Stored items:
>>
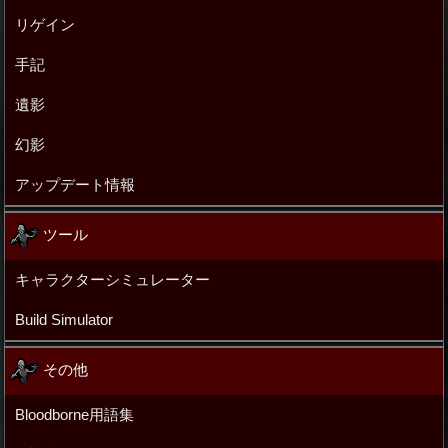
リゲイン
手記
遺影
幻影
アップデート情報
ツール
キャラクターシミュレーター
Build Simulator
その他
Bloodborne用語集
<<
Print the line containing "キャラクターシミュレーター", then every line after it through the last line of the records, each exactly as written; nothing else belongs in the answer.

キャラクターシミュレーター
Build Simulator
その他
Bloodborne用語集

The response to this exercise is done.